Prak Sokhon said he did not know whether Thaksin had met members of Puea Thai, the opposition political party in Thailand with which he is linked, during his stay.
On previous visits to Cambodia Thaksin met his political supporters from Thailand, who have vowed to escalate anti-government protests there.
Describing Thaksin's stay in Cambodia as "a stopover" en route to Dubai, Prak Sokhon said the former premier had not discussed the economy with government officials or with Prime Minister Hun Sen, with whom he dined Wednesday evening.
"When politicians meet politicians, they talk about politics," he said.
The visit was unlikely to improve ties between Thailand and Cambodia, which remain at their lowest level in years. Cambodia appointed Thaksin, who has a two-year jail sentence still to serve in Thailand for abuse of power, as an economic adviser to the government and to Hun Sen.
Those appointments and Phnom Penh's refusal to extradite Thaksin outraged Bangkok and saw both countries withdraw their ambassadors and senior embassy staff.
The ambassadors have yet to return. This month, the Cambodian government rejected a demand by Thai Foreign Minister Kasit Piromya that Phnom Penh dismiss Thaksin as an adviser before relations between the two countries could improve.

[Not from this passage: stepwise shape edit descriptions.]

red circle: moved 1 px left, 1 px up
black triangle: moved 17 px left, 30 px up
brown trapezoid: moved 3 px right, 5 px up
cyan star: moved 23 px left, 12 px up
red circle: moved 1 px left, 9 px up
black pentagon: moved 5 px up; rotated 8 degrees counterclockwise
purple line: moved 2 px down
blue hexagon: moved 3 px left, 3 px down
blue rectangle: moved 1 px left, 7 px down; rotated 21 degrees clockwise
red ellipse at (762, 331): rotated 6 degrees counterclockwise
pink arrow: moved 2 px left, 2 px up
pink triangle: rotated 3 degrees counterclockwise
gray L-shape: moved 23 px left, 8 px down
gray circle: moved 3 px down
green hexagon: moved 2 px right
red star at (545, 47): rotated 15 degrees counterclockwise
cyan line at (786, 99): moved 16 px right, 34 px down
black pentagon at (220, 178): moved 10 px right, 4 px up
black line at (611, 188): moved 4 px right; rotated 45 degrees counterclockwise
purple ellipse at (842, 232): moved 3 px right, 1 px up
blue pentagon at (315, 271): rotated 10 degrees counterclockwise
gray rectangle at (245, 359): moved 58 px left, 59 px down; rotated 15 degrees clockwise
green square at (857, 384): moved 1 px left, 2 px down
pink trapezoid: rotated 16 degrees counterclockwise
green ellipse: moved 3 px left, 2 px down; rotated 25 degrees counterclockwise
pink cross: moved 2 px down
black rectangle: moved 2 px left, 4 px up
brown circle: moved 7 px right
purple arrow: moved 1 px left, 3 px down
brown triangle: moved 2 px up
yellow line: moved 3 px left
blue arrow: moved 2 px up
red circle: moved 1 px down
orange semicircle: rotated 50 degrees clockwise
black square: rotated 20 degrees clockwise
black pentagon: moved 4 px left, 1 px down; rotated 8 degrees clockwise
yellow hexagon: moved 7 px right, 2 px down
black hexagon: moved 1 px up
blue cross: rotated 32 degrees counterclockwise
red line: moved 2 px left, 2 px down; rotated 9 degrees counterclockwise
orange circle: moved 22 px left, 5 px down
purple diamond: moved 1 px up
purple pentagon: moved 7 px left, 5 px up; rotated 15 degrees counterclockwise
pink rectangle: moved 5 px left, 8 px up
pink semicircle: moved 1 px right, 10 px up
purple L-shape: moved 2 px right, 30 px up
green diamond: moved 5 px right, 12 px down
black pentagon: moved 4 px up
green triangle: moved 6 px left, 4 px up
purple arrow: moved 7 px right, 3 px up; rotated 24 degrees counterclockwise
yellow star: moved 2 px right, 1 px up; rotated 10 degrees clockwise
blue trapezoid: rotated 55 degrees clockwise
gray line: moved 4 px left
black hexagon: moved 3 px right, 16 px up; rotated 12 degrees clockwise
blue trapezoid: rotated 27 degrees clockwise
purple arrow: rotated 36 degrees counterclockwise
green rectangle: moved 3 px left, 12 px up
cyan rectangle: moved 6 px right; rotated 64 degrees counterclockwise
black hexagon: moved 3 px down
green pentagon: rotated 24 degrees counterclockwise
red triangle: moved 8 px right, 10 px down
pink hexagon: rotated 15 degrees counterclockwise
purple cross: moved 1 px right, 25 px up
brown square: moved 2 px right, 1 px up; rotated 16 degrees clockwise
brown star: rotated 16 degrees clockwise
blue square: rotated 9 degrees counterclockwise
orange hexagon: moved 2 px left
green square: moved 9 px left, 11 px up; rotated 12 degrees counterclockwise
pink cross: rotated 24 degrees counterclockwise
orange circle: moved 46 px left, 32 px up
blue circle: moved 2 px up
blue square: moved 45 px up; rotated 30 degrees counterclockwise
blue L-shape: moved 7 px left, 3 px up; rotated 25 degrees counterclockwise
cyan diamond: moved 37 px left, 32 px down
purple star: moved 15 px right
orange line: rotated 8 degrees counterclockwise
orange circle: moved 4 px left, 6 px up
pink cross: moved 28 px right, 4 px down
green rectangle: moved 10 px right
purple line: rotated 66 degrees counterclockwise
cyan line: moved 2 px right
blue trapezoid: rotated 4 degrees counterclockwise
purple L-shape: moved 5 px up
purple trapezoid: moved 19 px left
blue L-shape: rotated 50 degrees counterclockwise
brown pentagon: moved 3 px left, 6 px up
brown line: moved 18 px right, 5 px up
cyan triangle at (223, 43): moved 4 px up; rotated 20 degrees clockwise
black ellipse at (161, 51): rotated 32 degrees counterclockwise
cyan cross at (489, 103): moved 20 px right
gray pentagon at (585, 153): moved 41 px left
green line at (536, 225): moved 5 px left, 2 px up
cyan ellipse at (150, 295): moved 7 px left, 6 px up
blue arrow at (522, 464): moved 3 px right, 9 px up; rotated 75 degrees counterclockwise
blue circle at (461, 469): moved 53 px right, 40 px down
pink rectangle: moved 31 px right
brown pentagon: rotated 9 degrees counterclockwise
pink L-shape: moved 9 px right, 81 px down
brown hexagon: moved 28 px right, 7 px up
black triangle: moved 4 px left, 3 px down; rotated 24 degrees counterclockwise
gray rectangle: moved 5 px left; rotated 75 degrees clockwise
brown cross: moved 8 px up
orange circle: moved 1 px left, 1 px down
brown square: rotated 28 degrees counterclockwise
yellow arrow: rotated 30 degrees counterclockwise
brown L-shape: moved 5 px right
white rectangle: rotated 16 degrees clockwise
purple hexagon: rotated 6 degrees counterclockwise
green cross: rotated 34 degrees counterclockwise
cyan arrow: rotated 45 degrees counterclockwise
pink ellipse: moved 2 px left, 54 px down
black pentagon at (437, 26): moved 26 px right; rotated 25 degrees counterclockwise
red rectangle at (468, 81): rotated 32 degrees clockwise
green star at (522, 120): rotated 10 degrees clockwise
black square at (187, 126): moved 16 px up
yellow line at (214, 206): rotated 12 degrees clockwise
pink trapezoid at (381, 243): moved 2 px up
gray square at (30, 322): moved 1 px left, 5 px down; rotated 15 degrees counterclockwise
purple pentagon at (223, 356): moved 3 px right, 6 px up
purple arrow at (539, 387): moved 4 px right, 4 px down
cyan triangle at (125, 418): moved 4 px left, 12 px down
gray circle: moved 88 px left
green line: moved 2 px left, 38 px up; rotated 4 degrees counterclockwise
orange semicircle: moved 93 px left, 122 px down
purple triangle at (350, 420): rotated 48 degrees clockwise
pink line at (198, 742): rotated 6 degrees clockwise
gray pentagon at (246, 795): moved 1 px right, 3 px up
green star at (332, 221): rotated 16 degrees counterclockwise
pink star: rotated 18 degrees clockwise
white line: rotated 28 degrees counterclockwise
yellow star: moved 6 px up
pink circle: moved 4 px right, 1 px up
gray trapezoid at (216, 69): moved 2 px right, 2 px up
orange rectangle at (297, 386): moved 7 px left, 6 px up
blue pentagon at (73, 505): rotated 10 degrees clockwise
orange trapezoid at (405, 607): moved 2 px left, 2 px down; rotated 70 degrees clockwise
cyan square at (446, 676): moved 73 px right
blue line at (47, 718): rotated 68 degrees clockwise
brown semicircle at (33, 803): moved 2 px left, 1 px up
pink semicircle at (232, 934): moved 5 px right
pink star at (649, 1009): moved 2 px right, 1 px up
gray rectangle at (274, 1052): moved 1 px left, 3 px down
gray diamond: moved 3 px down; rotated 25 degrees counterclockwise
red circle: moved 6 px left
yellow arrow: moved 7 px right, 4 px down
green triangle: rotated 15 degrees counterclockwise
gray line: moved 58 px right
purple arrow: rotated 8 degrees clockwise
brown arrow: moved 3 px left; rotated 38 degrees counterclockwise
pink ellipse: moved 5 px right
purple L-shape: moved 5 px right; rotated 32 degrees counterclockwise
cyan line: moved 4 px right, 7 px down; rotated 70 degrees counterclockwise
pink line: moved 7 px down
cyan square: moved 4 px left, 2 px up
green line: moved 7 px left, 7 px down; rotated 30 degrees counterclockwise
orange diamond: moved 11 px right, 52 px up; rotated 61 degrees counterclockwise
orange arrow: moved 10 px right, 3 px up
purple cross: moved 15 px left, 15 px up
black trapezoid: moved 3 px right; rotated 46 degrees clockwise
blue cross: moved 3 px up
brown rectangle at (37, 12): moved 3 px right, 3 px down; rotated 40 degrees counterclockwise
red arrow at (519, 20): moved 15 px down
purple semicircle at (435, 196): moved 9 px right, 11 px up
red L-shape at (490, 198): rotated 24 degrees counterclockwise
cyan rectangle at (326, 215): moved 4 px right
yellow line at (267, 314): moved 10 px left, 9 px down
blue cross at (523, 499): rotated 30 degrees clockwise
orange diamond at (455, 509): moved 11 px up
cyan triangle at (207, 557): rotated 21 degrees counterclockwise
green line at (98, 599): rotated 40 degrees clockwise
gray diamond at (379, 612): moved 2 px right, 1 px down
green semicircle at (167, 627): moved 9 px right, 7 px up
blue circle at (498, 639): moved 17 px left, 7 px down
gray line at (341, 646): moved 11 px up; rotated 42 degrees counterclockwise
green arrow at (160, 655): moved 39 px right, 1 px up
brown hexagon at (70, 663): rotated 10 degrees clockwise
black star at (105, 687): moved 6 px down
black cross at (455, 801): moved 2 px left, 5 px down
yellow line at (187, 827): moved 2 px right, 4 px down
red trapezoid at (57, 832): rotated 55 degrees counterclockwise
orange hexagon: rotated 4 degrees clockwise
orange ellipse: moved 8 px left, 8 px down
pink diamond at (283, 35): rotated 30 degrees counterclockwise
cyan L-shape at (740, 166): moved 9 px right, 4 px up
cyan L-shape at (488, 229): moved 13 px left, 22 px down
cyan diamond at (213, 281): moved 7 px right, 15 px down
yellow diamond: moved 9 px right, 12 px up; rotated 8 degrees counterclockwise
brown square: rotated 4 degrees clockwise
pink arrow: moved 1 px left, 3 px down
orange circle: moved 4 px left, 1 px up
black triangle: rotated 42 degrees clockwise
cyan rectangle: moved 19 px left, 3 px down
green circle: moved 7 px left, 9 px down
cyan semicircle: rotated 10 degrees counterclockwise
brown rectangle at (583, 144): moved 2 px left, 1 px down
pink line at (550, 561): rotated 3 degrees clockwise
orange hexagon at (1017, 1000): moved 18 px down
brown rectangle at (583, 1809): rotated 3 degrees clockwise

Bangkok considers the appointment of Thaksin, the de facto opposition leader, as interference in its internal politics. Thaksin was prime minister of Thailand from 2001 to 2006 before being toppled in a bloodless coup. He fled the country and has lived in self-imposed exile, mostly in Dubai, since August 2008.
The relationship between the two neighbours has been tense for more than a year with a number of clashes reported between their troops over a disputed piece of land near the 11th-century Preah Vihear border temple in northern Cambodia.